US poised to become world’s leading liquid petroleum producer


The US is overtaking Saudi Arabia to become the world’s largest producer of liquid petroleum, in a sign of how its booming oil production has reshaped the energy sector.
US production of oil and related liquids such as ethane and propane was neck-and-neck with Saudi Arabia in June and again in August at about 11.5m barrels a day, according to the International Energy Agency, the watchdog backed by rich countries.

If not for the interference of radical environmentalists and over regulation by the Govt we could be energy independent-which would not only lower the cost of everything but would also have massive positive geo-political implications.


I thought the goal was to diminish our dependence on oil.

Instead we end up with exporting a lot of it.


The goal is to diminish our dependence on foreign oil. We export a lot of it due to the inability to build new refineries and pipelines due to Govt regulation.



Frack baby frack!!!



Amen! Drill baby Drill!


Gas prices are going down for two reasons:

  1. We make more of it
  2. We use less of it

We do use less of it because now cars with a 30+ MPG average are common. My Chevy Cruze gives me 35MPG (calculated by dividing the true number of miles by the true number of gallons since I bought the car).

Even full size pickup trucks have better gas mileage than small size pickup trucks from 15 years go.

If only we would stop manufacturing our consumer goods overseas, we could also cut on the amount of fossil fuel burned to carry them over here.

To a Galactica fan, this sounds dirty.


To Canada mainly – (US Oil Exports Hit 57-Year High in July)

Worth noting,

Prior to the fracking revolution, world oil production had been shifting toward heavier crudes. US refiners reacted by investing in facilities (known as “cracking” facilities) that could convert the heavier crudes to the lighter products most valued in the market, such as gasoline, jet fuel, and diesel. Other refiners outside of the United States did not invest as heavily in such facilities, and their operations remained more dependent on working with lighter crude oils.

The fracking revolution brought considerably more light crude oil onto the US market and created excess supply. The ban on US exports of crude oil means that the excess supply of light crude oil in the United States cannot be sent to refiners elsewhere in the world, and this surfeit keeps the heavier crudes produced elsewhere from being refined in the United States.
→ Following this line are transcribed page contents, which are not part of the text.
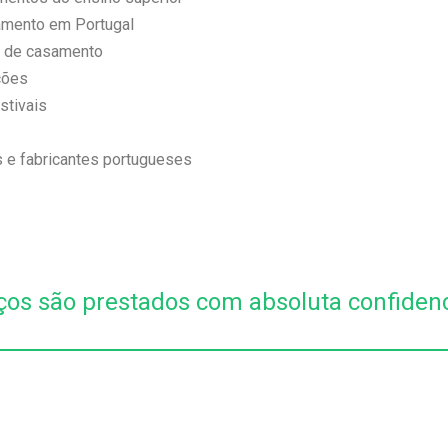
amento em Portugal
ro de casamento
ções
stivais
 e fabricantes portugueses
ços são prestados com absoluta confiden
The efficiency of global refinery operations would be improved considerably if the ban on US exports of crude oil were to be lifted—but how would lifting the ban affect prices for crude oil and refined products in the United States?

​Crude Oil Markets

Because the ban on US exports of crude oil has created a situation in which light crude oil is bottlenecked in the Midwest, lifting the ban would cause the price of light crude oil there—currently about $6.34 per barrel below the price for comparable crude oil elsewhere—to rise toward world prices. In addition, the increased supply of crude oil reaching the international market would put some downward pressure on international crude oil prices, assuming the Organization of the Petroleum Exporting Countries (OPEC) does not respond with matching cutbacks in its output.

Moreover, the improved efficiency of refinery operations and competitive pressure would slightly reduce what is known as the crack spread—the difference between prices for refined products and crude oil. A reduced crack spread would slightly boost the international demand for crude oil, putting upward pressure on international crude oil prices. Whether international crude oil prices would rise or fall on net would depend on the relative increases in supply and demand.


It makes economic sense to export some oil, even if we’re a net importer. It’s counter-intuitive, but true.